Turkish banks booked big profits as inflation escalated but could feel the pinch as the country's price growth slows. As a result of lower earnings from bonds linked to inflation, Turkish banking shares are likely to take a dip, HSBC said. The lure of inflation-linked bonds increased as the country's inflation rate doubled to 10.2 per cent in April from 5.1 per cent in October. But inflation slowed for three months to 7.6 per cent last month, reducing returns on the bonds.
Yields on the banks' debt will decline in the third quarter from the second, returning 1.2 billion liras less for five banks.

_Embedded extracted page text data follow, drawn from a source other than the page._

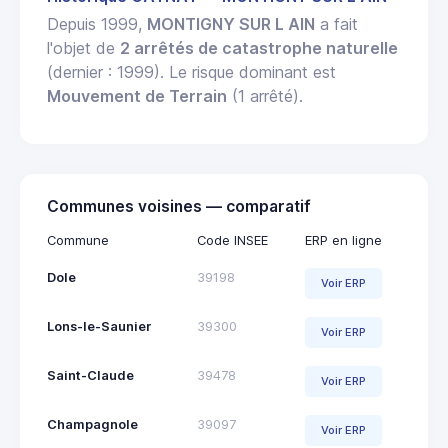
Depuis 1999,
MONTIGNY SUR L AIN
a fait
l'objet de
2 arrêtés de catastrophe naturelle
(dernier : 1999). Le risque dominant est
Mouvement de Terrain
(1 arrêté).
Communes voisines — comparatif
Commune
Code INSEE
ERP en ligne
Dole
39198
Voir ERP
Lons-le-Saunier
39300
Voir ERP
Saint-Claude
39478
Voir ERP
Champagnole
39097
Voir ERP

Akbank will be most affected, followed by Turkiye Is Bankasi, Turkiye Garanti Bankasi, Turkiye Halk Bankasi and Turkiye Vakiflar Bankasi, the Istanbul analysts Tamer Sengun and Erol Hullu wrote in a report to clients. "Third-quarter earnings weakness in large-cap banks may result in a temporary weakness in banking sector stock prices," the HSBC analysts said.
"Despite their fluctuating yields, [inflation-linked bonds] are still highly profitable products for the banks as they offer a real interest rate ranging between about 4 per cent and about 10 per cent, translating into an annual yield ranging between 12 per cent and 18 per cent," the note said. Yields on February 2012 inflation-indexed bonds dropped to an annual 2.23 per cent on Monday from 3.11 per cent at the end of the second quarter. The yield was 7.19 per cent a year ago.
The impact on profit of the lower yields on inflation-linked bonds will be the equivalent of 50 per cent of Akbank's second-quarter net income, 29 per cent of Isbank's second-quarter net income and 25 per cent of Garanti's profit in the period, HSBC said. Yapi Kredi Bankasi has "almost no exposure", it said. Yields on inflation-linked bonds will return to second-quarter levels in the fourth quarter. The bank "maintains its valuation and ratings for Turkish banks", it said.